● Work to complete:
From the entries that follow, pick out all lines holding "arcu".

● Material to process:
-=-=-

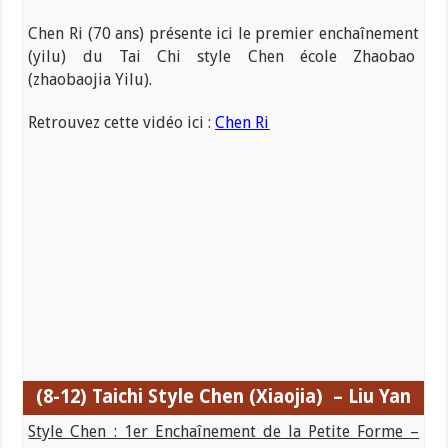
Chen Ri (70 ans) présente ici le premier enchaînement
(yilu) du Tai Chi style Chen école Zhaobao
(zhaobaojia Yilu).
Retrouvez cette vidéo ici :
Chen Ri
(8-12) Taichi
Style Chen (Xiaojia) – Liu Yan
Style Chen : 1er Enchaînement de la Petite Forme –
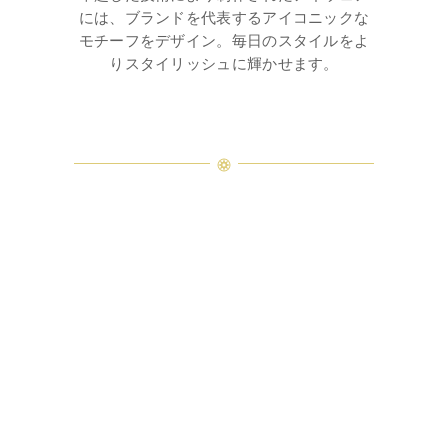
には、ブランドを代表するアイコニックな
モチーフをデザイン。毎日のスタイルをよ
りスタイリッシュに輝かせます。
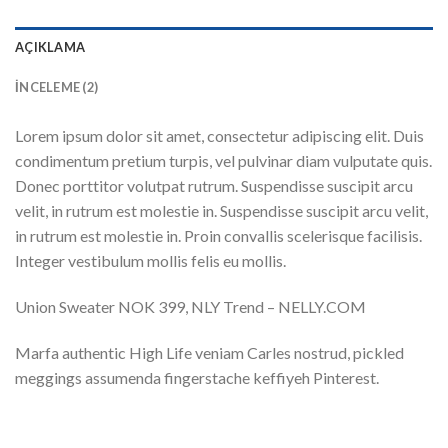
AÇIKLAMA
İNCELEME (2)
Lorem ipsum dolor sit amet, consectetur adipiscing elit. Duis
condimentum pretium turpis, vel pulvinar diam vulputate quis.
Donec porttitor volutpat rutrum. Suspendisse suscipit arcu
velit, in rutrum est molestie in. Suspendisse suscipit arcu velit,
in rutrum est molestie in. Proin convallis scelerisque facilisis.
Integer vestibulum mollis felis eu mollis.
Union Sweater NOK 399, NLY Trend – NELLY.COM
Marfa authentic High Life veniam Carles nostrud, pickled
meggings assumenda fingerstache keffiyeh Pinterest.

-=-=-

● Solution for this exercise:
Donec porttitor volutpat rutrum. Suspendisse suscipit arcu
velit, in rutrum est molestie in. Suspendisse suscipit arcu velit,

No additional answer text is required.